For the second year running, nonprofit consulting firm Good Energy applied its Climate Reality Check to the actual Oscar-nominated films. Intended as a climate version of the Bechdel test, which measures representation of women, the Climate Reality Check tests whether a movie and its characters acknowledge global warming.

Compared to last year, the results weren’t great.

Of last year’s 13 Oscar-nominated films that met Good Energy’s criteria (feature-length movies set in present-day or near-future Earth) three passed the test. This year, there were 10 eligible films. Only “The Wild Robot” passed.

The climate silence “does feel a little striking after the harrowing year we’ve all had,” Good Energy Chief Executive Anna Jane Joyner said, referring to the fossil-fueled wildfires that tore through Altadena and Pacific Palisades.

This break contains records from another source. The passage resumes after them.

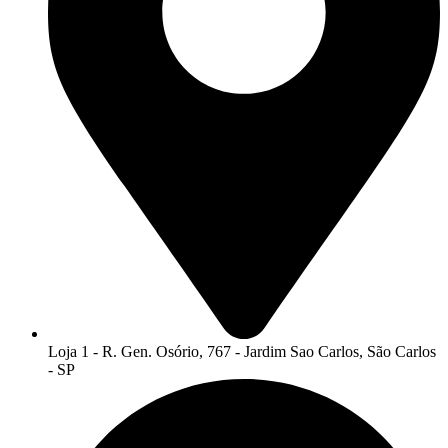
Loja 1 - R. Gen. Osório, 767 - Jardim Sao Carlos, São Carlos
- SP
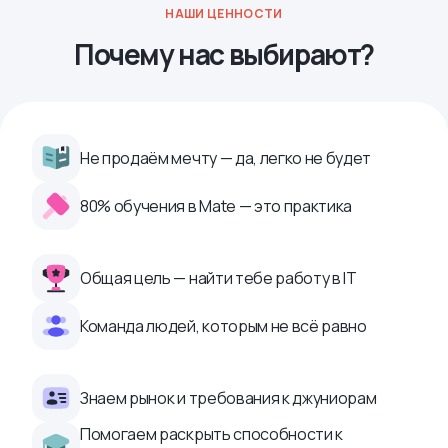
НАШИ ЦЕННОСТИ
Почему нас выбирают?
Не продаём мечту — да, легко не будет
80% обучения в Mate — это практика
Общая цель — найти тебе работу в IТ
Команда людей, которым не всё равно
Знаем рынок и требования к джуниорам
Помогаем раскрыть способности к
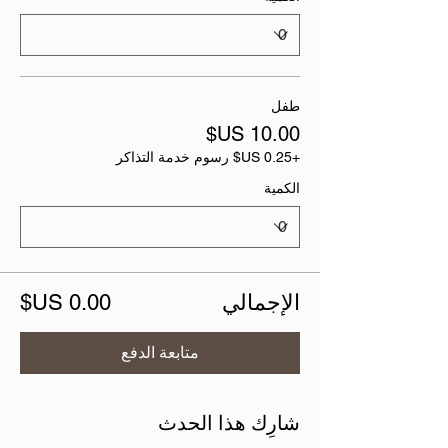
طفل
+‏0.25 US$ رسوم خدمة التذاكر
الكمية
الإجمالي
متابعة الدفع
شارِك هذا الحدث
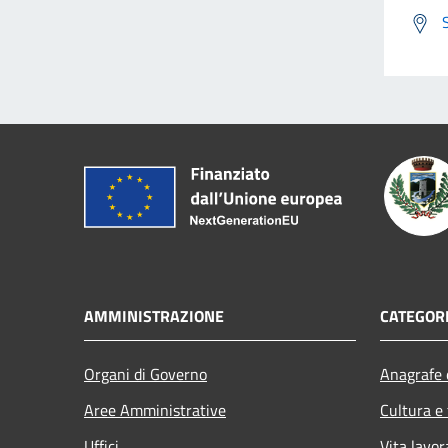
AMMINISTRAZIONE
CATEGORI
Organi di Governo
Anagrafe e
Aree Amministrative
Cultura e
Uffici
Vita lavor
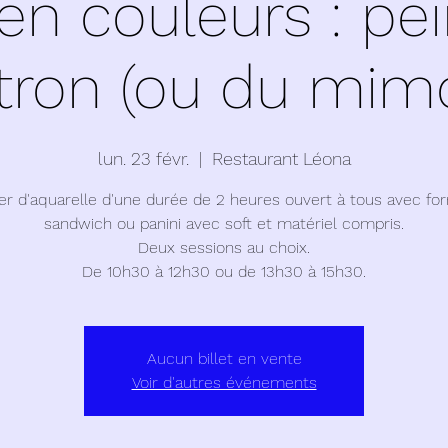
a en couleurs : pe
tron (ou du mimo
lun. 23 févr.
  |  
Restaurant Léona
ier d'aquarelle d'une durée de 2 heures ouvert à tous avec fo
sandwich ou panini avec soft et matériel compris.
Deux sessions au choix.
De 10h30 à 12h30 ou de 13h30 à 15h30.
Aucun billet en vente
Voir d'autres événements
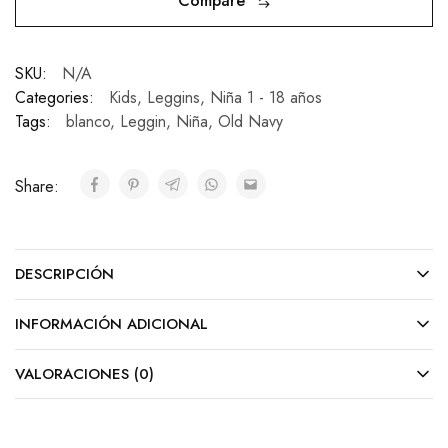
Compare
SKU:
N/A
Categories:
Kids
,
Leggins
,
Niña 1 - 18 años
Tags:
blanco
,
Leggin
,
Niña
,
Old Navy
Share:
DESCRIPCIÓN
INFORMACIÓN ADICIONAL
VALORACIONES (0)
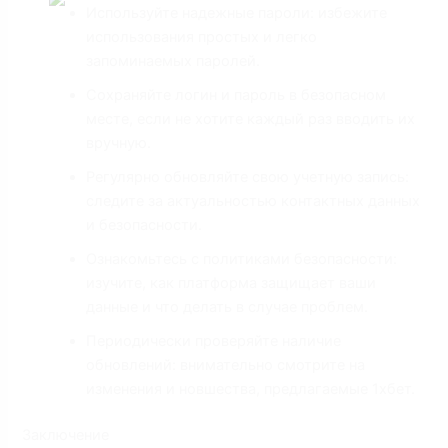
Используйте надежные пароли: избежите
использования простых и легко
запоминаемых паролей.
Сохраняйте логин и пароль в безопасном
месте, если не хотите каждый раз вводить их
вручную.
Регулярно обновляйте свою учетную запись:
следите за актуальностью контактных данных
и безопасности.
Ознакомьтесь с политиками безопасности:
изучите, как платформа защищает ваши
данные и что делать в случае проблем.
Периодически проверяйте наличие
обновлений: внимательно смотрите на
изменения и новшества, предлагаемые 1хбет.
Заключение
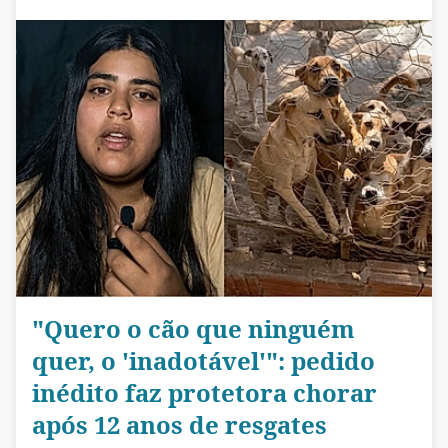
"Quero o cão que ninguém
quer, o 'inadotável'": pedido
inédito faz protetora chorar
após 12 anos de resgates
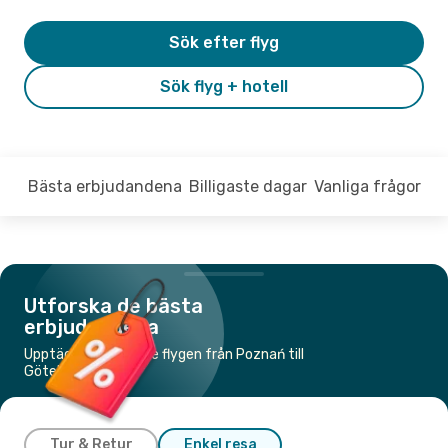
Sök efter flyg
Sök flyg + hotell
Bästa erbjudandena
Billigaste dagar
Vanliga frågor
Utforska de bästa
erbjudandena
Upptäck de billigaste flygen från Poznań till
Göteborg
Tur & Retur
Enkel resa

“I think Hollywood is learning firsthand that it’s on the front lines of climate change,” she added.

Maybe a few years from now, studios will release a torrent of movies and shows reflecting the realities of a scary-but-still-salvageable world, helmed by producers and writers jolted into renewed awareness by the infernos.

But for now, the picture is bleak.

A peer-reviewed study slated for publication this month, led by Rice University English and environmental studies professor Matthew Schneider-Mayerson, analyzes climate change mentions in 250 of the most popular movies of the last decade. The authors found that just 12.8% of the films allude to global warming.

Just 3.6% depict or mention the climate crisis in two or more scenes.

“A lot of times, it’s really being mentioned in passing,” Schneider-Mayerson said.

It’s also possible some Hollywood studios could be wary of acknowledging climate change on the silver screen so long as Donald Trump is president, given his history of climate denial and fealty to the oil and gas industry — and his growing propensity to threaten and bully media companies whose content displeases him.

Moving forward, filmmakers need to understand that stories ignoring climate change don’t reflect reality.

“It’s going to feel like they’re in a fantasy universe,” Joyner said.